The iodine catalyzed decomposition of hydrogen peroxide [9] was the first reaction believed to oscillate homogenously. Belousov observed the second example of oscillating chemical reactions in homogeneous solutions, i.e., oxidation of tetravalent-trivalent cerium ion coupled catalytic citric acid by potassium bromate. The Belousov-Zhabotinskii reaction was found in 1950s by the former Soviet Union biophysics Belousov and Zhabotinskii [10]. So we called the reaction as Belousov-Zhabotinskii reaction, referred to as B-Z reaction.
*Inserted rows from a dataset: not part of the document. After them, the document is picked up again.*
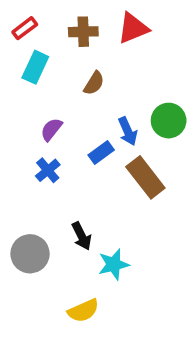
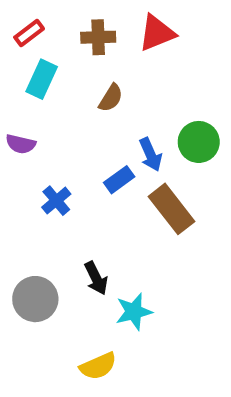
purple semicircle: (51, 129) -> (21, 144), moved, turned -115

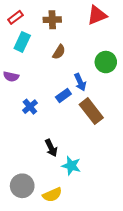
red triangle: (157, 33) -> (97, 15), moved
green circle: (199, 142) -> (106, 62), moved
gray circle: (35, 299) -> (22, 186), moved
cyan star: (134, 312) -> (71, 166), turned 30

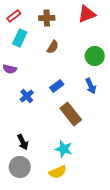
blue arrow: (80, 82) -> (91, 86), moved
brown rectangle: (91, 111) -> (71, 114), moved
black arrow: (51, 148) -> (23, 142), moved
yellow semicircle: (52, 195) -> (58, 172), moved

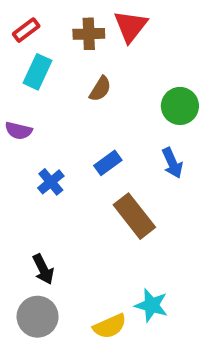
red triangle: (87, 14) -> (131, 26), moved, turned -30
cyan star: (64, 149) -> (151, 305), moved

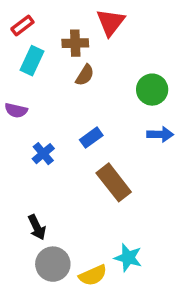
brown cross: (89, 34) -> (75, 43), moved
blue arrow: (172, 163) -> (160, 134), moved, turned -65
gray circle: (38, 317) -> (53, 264), moved

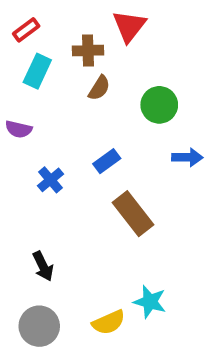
green circle: (152, 90) -> (159, 105), moved
gray circle: (53, 264) -> (39, 326), moved

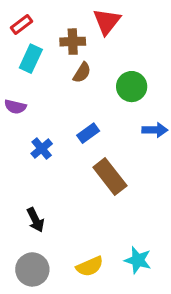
cyan star: (150, 302) -> (138, 260), moved

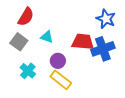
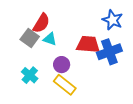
red semicircle: (26, 17) -> (41, 23), moved
gray square: (19, 42) -> (30, 38), moved

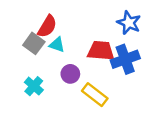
yellow rectangle: (65, 85) -> (95, 95), moved

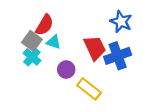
red trapezoid: (101, 51) -> (95, 48), turned 60
cyan cross: (34, 86) -> (32, 57), moved

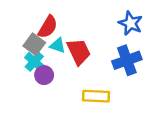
red trapezoid: (95, 48) -> (79, 52), moved
purple circle: (66, 70) -> (44, 75), moved
yellow rectangle: (89, 89) -> (96, 96), turned -35

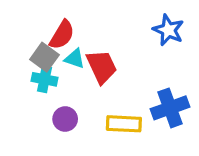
blue cross: (127, 60) -> (170, 108), moved
cyan cross: (34, 62) -> (44, 79), turned -30
purple circle: (44, 75) -> (65, 119), moved

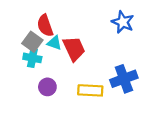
red semicircle: (62, 35) -> (45, 26), turned 130

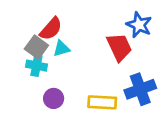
red semicircle: (45, 26) -> (51, 29), turned -120
cyan triangle: (54, 43) -> (61, 48), turned -35
red trapezoid: (74, 49) -> (119, 47), moved

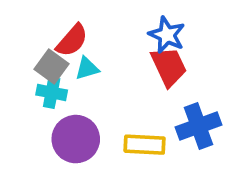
blue star: (139, 25) -> (167, 35), moved
purple circle: (54, 98) -> (76, 139), size x1.6

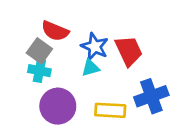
blue star: (167, 35) -> (95, 47), moved
red semicircle: (72, 40) -> (55, 31), turned 72
cyan triangle: (87, 68) -> (90, 68), moved

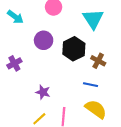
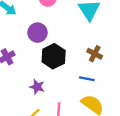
black hexagon: (74, 49) -> (54, 56), moved

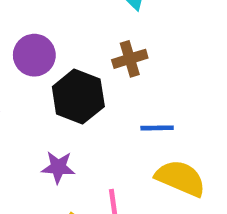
brown cross: (95, 54) -> (130, 59), moved, turned -32

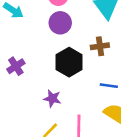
purple circle: (34, 55) -> (60, 23), moved

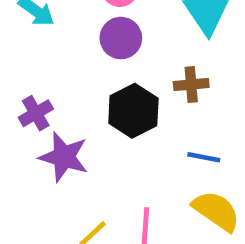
purple star: (52, 98) -> (64, 157), moved, size x1.5

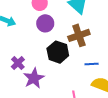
brown cross: (191, 85) -> (79, 35), size x1.5
purple star: (64, 157) -> (34, 78), turned -30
In 1969, Prigogine proposed the theory of dissipative structure, which clearly explains the reason for the occurrence of oscillation reaction. This makes the B-Z reaction back to the focus of the study. The theory of dissipative structure argues that when the system is far from equilibrium state, that is, it is in the state of nonlinear and non-equilibrium, the disordered homogeneous state is not necessarily stable.

There are many explanations for the mechanism of B-Z reaction [11,12]. In one version, the total reaction consists of two processes: A and B. The total reaction of processe A is:

$${\mathrm{BrO}}_3^{-}+{5\mathrm{Br}}^{-}+{6\mathrm{H}}^{+}\to {3\mathrm{Br}}_2+{3\mathrm{H}}_2\mathrm{O};$$

The total reaction of processe B is:

$${2\mathrm{BrO}}_3^{-}+{12\mathrm{H}}^{+}10{\mathrm{Ce}}^{3+}\to 3{\mathrm{Br}}_2+{6\mathrm{H}}_2\mathrm{O}+10{\mathrm{Ce}}^{4+};$$

Process A is the ion reaction of double electron transfer, process B involves free radicals and single electron transfer. When the concentration of Bromide ion exceeds the critical concentration process A arises mainly, and when the concentration of Bromide ion below the critical concentration process B arises mainly. Bromide ion is the control species here. In the process, B bromate ion not only oxidate the metal ions, but also generate bromine. Such oscillation can sustain thousands of times in the closed system, and the reaction process does not need to add the reactants. So this kind of reaction provides great convenience for the study of the chemical wave. The reaction solutions appear in two colors. If the solution is shallow, it will be similar to the phenomenon of wave interference, two kind colors of the wave spread alternately. The wave in the same color disappeared when the contact happened, which is different from electromagnetic wave.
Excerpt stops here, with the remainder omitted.